Rubea mendesis kecil, “Itu masalah Ayah. Tapi aku bukan Ibu. Aku bukan benda politik untuk ditukar demi kestabilan.”
Duke mengerutkan kening. “Kau tahu siapa dia? Putra Mahkota Arclight. Ada ratusan bangsawan berebut tempat ini. Aku harus mengorbankan banyak untuk memastikan kesepakatan ini terwujud.”
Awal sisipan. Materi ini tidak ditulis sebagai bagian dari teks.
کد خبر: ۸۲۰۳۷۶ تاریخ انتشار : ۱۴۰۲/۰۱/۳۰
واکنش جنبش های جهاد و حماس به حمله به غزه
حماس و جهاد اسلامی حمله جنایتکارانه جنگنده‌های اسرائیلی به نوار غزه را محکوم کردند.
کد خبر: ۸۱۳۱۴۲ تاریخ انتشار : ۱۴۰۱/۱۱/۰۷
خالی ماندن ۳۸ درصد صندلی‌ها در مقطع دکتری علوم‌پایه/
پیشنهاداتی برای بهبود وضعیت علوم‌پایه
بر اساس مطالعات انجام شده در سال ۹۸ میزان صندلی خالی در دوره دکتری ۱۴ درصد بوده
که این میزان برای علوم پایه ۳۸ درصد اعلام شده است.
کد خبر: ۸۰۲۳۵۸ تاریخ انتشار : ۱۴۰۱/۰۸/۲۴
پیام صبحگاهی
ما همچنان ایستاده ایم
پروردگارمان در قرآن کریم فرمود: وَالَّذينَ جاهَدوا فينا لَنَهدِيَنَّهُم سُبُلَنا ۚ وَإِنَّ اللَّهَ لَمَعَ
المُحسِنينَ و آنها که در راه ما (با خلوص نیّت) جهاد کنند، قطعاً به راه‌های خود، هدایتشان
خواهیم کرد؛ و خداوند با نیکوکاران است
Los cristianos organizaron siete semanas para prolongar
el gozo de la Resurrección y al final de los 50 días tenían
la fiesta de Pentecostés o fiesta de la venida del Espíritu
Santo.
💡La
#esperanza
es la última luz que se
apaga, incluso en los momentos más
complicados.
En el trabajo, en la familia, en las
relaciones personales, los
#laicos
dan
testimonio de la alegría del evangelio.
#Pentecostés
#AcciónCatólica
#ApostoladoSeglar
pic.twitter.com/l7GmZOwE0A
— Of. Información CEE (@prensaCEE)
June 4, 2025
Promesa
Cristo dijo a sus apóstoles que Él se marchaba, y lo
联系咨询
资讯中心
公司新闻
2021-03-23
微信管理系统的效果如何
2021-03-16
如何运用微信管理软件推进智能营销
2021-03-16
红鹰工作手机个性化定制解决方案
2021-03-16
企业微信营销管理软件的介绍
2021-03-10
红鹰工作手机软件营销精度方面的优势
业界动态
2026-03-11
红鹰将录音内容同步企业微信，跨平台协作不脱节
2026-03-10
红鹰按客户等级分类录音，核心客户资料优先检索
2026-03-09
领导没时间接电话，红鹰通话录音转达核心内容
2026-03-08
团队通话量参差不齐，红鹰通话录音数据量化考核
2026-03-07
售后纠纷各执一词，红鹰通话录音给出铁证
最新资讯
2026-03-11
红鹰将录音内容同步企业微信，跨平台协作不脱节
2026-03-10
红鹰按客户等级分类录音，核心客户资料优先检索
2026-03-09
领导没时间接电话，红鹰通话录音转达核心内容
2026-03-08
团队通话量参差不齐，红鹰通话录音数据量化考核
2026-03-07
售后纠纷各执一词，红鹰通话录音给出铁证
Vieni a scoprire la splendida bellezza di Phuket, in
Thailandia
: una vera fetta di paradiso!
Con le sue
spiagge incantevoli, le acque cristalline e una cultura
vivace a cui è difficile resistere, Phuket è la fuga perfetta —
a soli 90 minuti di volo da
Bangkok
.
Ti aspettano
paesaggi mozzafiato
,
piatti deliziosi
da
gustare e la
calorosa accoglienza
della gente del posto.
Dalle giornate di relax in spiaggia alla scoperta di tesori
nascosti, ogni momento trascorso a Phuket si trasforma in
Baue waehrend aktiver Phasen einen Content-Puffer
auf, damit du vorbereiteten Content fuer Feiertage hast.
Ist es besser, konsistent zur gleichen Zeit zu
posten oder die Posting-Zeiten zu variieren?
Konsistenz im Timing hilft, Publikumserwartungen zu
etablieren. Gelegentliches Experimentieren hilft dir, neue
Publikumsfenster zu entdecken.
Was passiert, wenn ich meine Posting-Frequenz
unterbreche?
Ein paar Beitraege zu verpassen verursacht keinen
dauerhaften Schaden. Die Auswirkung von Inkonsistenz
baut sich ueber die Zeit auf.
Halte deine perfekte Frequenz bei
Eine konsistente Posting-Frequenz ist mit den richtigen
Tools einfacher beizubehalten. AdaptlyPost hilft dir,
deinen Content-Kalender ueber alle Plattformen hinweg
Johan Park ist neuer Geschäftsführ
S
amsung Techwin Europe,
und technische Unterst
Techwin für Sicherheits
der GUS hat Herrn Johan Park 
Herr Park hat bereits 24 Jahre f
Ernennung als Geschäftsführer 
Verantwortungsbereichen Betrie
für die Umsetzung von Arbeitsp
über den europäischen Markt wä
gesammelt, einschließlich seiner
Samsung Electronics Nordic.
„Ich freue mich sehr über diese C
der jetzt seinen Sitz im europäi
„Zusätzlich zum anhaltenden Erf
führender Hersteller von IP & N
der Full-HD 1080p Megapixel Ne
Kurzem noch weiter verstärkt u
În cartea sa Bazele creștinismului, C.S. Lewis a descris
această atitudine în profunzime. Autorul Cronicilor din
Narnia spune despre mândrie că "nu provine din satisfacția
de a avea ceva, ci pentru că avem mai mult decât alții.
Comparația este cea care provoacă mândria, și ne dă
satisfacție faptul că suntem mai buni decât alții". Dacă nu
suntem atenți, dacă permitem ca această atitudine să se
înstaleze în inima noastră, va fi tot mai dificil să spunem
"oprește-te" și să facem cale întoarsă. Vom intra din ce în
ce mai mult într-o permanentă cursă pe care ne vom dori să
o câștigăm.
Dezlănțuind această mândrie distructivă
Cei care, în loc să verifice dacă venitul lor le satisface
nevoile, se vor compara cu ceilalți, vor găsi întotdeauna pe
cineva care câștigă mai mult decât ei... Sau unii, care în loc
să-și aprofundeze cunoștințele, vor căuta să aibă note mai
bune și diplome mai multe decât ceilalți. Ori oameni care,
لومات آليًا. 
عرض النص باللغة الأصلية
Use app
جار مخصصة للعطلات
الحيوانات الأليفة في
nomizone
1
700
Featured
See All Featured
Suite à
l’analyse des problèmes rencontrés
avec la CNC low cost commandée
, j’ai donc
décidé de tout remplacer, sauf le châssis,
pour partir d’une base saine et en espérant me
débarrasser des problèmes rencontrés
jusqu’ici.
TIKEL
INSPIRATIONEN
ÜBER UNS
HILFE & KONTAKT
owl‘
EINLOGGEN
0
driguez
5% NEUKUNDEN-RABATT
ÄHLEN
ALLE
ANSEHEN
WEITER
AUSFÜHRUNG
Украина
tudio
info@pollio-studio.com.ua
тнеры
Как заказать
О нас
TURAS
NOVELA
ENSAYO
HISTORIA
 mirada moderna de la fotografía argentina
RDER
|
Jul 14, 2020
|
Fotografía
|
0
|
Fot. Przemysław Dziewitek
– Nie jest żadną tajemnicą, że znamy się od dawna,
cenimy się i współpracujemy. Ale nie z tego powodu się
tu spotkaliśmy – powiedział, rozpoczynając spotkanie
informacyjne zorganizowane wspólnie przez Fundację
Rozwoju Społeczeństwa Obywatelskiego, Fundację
“Lalu aku harus menghargai politik Ayah dengan mengorbankan hatiku?”
Suasana tegang.
Tapi akhirnya, dengan nada yang sedikit kalah, Duke berkata, “Temuilah dia sekali saja. Jika kau tetap menolak setelah itu, kita akan bicarakan ulang. Tapi sebagai putriku, setidaknya beri aku kehormatan untuk melihatmu mencoba.”
Keheningan.
Kemudian Rubea berbisik pelan namun pasti, “…Baik. Tapi aku tak akan pura-pura senang.”
—
Sore Itu – Pertemuan dengan Lune
Ruang tamu mansion wangi lavender. Rubea duduk tegak dengan gaun biru laut lembut yang menjuntai anggun. Ia menoleh saat pintu dibuka.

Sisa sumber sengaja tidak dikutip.